* **EXERCISE PROMPT**
Please restate the records below verbatim, omitting every image they hold.

Data excerpts
---*---
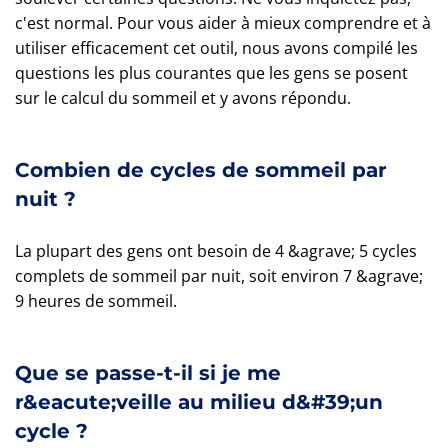
c'est normal. Pour vous aider à mieux comprendre et à
utiliser efficacement cet outil, nous avons compilé les
questions les plus courantes que les gens se posent
sur le calcul du sommeil et y avons répondu.
Combien de cycles de sommeil par
nuit ?
La plupart des gens ont besoin de 4 &agrave; 5 cycles
complets de sommeil par nuit, soit environ 7 &agrave;
9 heures de sommeil.
Que se passe-t-il si je me
r&eacute;veille au milieu d&#39;un
cycle ?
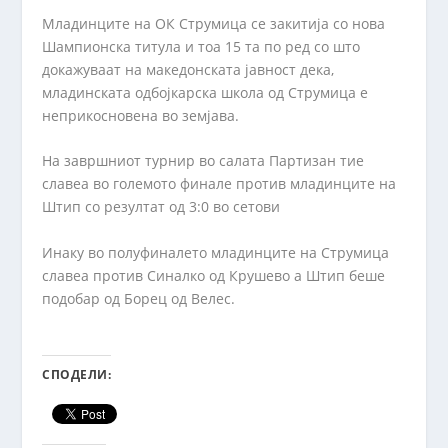
Младинците на ОК Струмица се закитија со нова
Шампионска титула и тоа 15 та по ред со што
докажуваат на македонската јавност дека,
младинската одбојкарска школа од Струмица е
неприкосновена во земјава.
На завршниот турнир во салата Партизан тие
славеа во големото финале против младинците на
Штип со резултат од 3:0 во сетови
Инаку во полуфиналето младинците на Струмица
славеа против Синалко од Крушево а Штип беше
подобар од Борец од Велес.
СПОДЕЛИ:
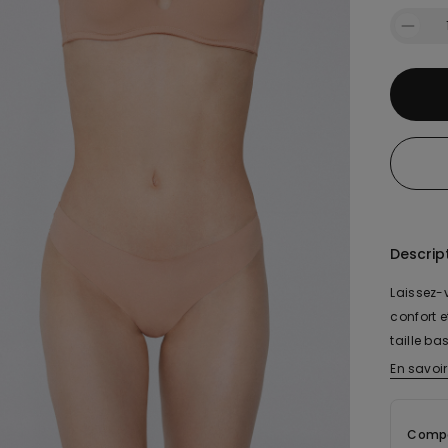
Descrip
Laissez-v
confort 
taille ba
hautes, o
En savoir
respirer
Cette cul
Compo
sensatio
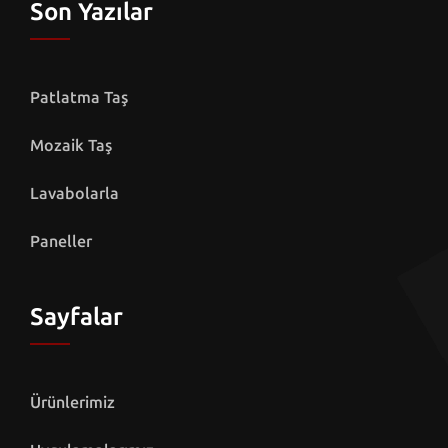
Son Yazılar
Patlatma Taş
Mozaik Taş
Lavabolarla
Paneller
Sayfalar
Ürünlerimiz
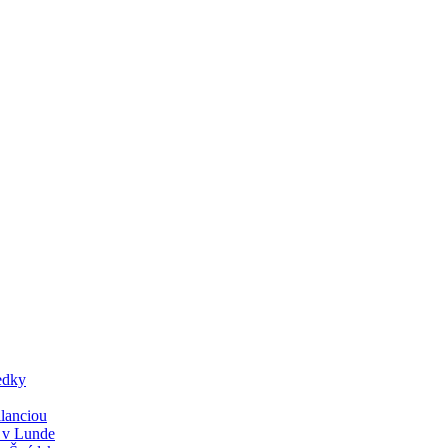
edky
lanciou
y v Lunde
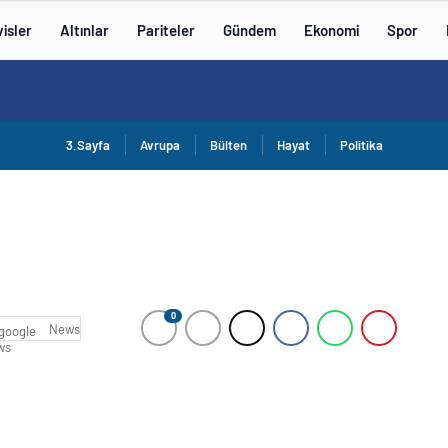
isler
Altınlar
Pariteler
Gündem
Ekonomi
Spor
3.Sayfa
Avrupa
Bülten
Hayat
Politika
0
News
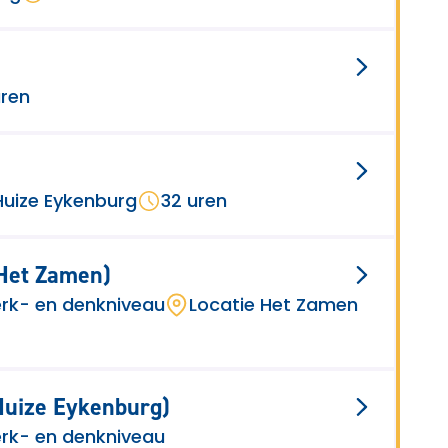
uren
Huize Eykenburg
32 uren
(Het Zamen)
rk- en denkniveau
Locatie Het Zamen
(Huize Eykenburg)
rk- en denkniveau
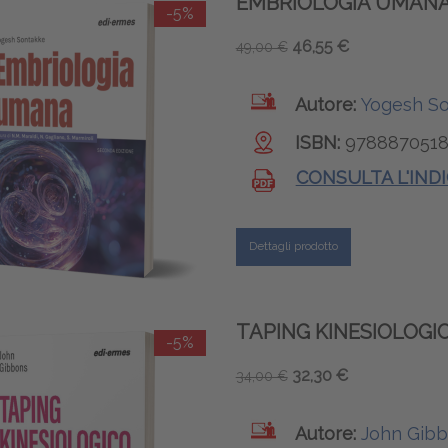
EMBRIOLOGIA UMAN
-5%
46,55 €
49,00 €
Autore:
Yogesh S
ISBN:
9788870518
CONSULTA L'IND
Dettagli prodotto
TAPING KINESIOLOGI
-5%
32,30 €
34,00 €
Autore:
John Gib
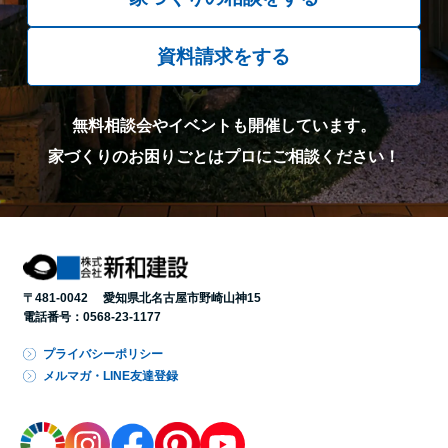
資料請求をする
無料相談会やイベントも開催しています。
家づくりのお困りごとはプロにご相談ください！
〒481-0042 愛知県北名古屋市野崎山神15
電話番号：
0568-23-1177
プライバシーポリシー
メルマガ・LINE友達登録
---*---
* **SOLUTION FOR THIS PROBLEM**
c'est normal. Pour vous aider à mieux comprendre et à
utiliser efficacement cet outil, nous avons compilé les
questions les plus courantes que les gens se posent
sur le calcul du sommeil et y avons répondu.
Combien de cycles de sommeil par
nuit ?
La plupart des gens ont besoin de 4 &agrave; 5 cycles
complets de sommeil par nuit, soit environ 7 &agrave;
9 heures de sommeil.
Que se passe-t-il si je me
r&eacute;veille au milieu d&#39;un
cycle ?
Младинците на ОК Струмица се закитија со нова
Шампионска титула и тоа 15 та по ред со што
докажуваат на македонската јавност дека,
младинската одбојкарска школа од Струмица е
неприкосновена во земјава.
На завршниот турнир во салата Партизан тие
славеа во големото финале против младинците на
Штип со резултат од 3:0 во сетови
Инаку во полуфиналето младинците на Струмица
славеа против Синалко од Крушево а Штип беше
подобар од Борец од Велес.
СПОДЕЛИ:
Descrip
Laissez-v
confort 
taille ba
hautes, o
En savoir
respirer
Cette cul
Compo
sensatio
Son Yazılar
Patlatma Taş
Mozaik Taş
Lavabolarla
Paneller
Sayfalar
Ürünlerimiz
edky
lanciou
y v Lunde
isler
Altınlar
Pariteler
Gündem
Ekonomi
Spor
3.Sayfa
Avrupa
Bülten
Hayat
Politika
0
News
uren
Huize Eykenburg
32 uren
(Het Zamen)
rk- en denkniveau
Locatie Het Zamen
(Huize Eykenburg)
rk- en denkniveau
EMBRIOLOGIA UMAN
-5%
46,55 €
49,00 €
Autore:
Yogesh S
ISBN:
9788870518
CONSULTA L'IND
Dettagli prodotto
TAPING KINESIOLOGI
-5%
32,30 €
34,00 €
Autore:
John Gib
資料請求をする
無料相談会やイベントも開催しています。
家づくりのお困りごとはプロにご相談ください！
〒481-0042 愛知県北名古屋市野崎山神15
電話番号：
0568-23-1177
プライバシーポリシー
メルマガ・LINE友達登録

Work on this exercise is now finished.